User:NeilK/Sitemaps

Actions taken

late February 2011 - Danese asked me to look into this, discussed this with Wikimedia veterans, started this wiki page
Google Image Search meeting on February 28, 2011. They explained stuff we already knew (with the exception of Google's new extensions to sitemaps, including licensing). Ask GIS non-technical rep to ping us again later
Tried to spec it out, originally thought we could use the new extensions provided, like licensing, realized that digging that info out of wikitext is not feasible at scale. Such info needs to be in the db first, or we need a more clever strategy about doing sitemaps.
early March 2011 GIS non-technical rep pings again, asking if we've assigned this work
floated idea on Commons-L, got some feedback
User:Tfinc mentions that TinEye (reverse image search engine) is very keen to get Sitemaps on Commons. This would be a good thing for our community for the whole copyvio research issue, as well as being a sort of "registrar" for images on Commons.... However, they seem to have their own TinEye "imagemap" XML format which is similar but not quite the same as regular sitemaps, and once again not like the Google format.
- Since we have three different(?) formats -- Sitemaps, Sitemaps+Google extensions, TinEye this is starting to look like we should get someone to actually do work on this.
- emailed TinEye to ask if they are continuing to use their own format, or can we do Sitemaps + Google Extensions only
April 2011 pinged ops again to see how this is progressing, they give me more rights on RT so I can give them more info about how to enable this

Resources

Manual:GenerateSitemap.php is the standard way to do this.

The manual page indicates these are not compatible with Google as of 1.16, but a patch can fix that. Did this get fixed in 1.17? Manual talk:GenerateSitemap.php#A BUG FIX to work the Google Webmaster Tools

Yes, it was fixed in rev:75650. Max Semenik 21:48, 25 February 2011 (UTC)

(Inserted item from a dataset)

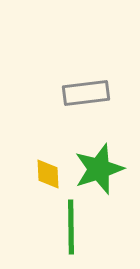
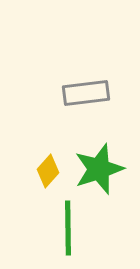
yellow diamond: moved 3 px up; rotated 44 degrees clockwise
green line: moved 3 px left, 1 px down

There are a number of other tools: Extension:Google Sitemap (may be obsolete)

This user created another script... it is unclear why he thought it was necessary to write his own, perhaps this works better with multiple sites. User:DaSch/generateSitemap.php

There is a specialized extension for creating sitemaps with Google's "news" protocol extensions. Extension:GoogleNewsSitemap. Seems to work more like an RSS feed, generating a crawlable sitemap of the most recent items. Also see bug 21919 where people complain about getting this deployed.

Questions

How well do these tools scale? Is it feasible to redump all the titles on a frequent basis, or should we go to a more incremental strategy?

The standard sitemaps script is well-written, but selects all pages in alphabetical order and then iterates, writing entries as it goes. For enwiki this is obviously going to take a longish time. (Jens says there was no issue, it was run from a cronjob and completed just fine, at least in late 2007. enwiki was about half the size it is now, although there are more wikis generally today.)

Still, this is very inefficient since almost all the results are the same anyway, and search engines will catch a 404 on the rare time they look up a page and it's gone. So mostly it's pointless to iterate through them all.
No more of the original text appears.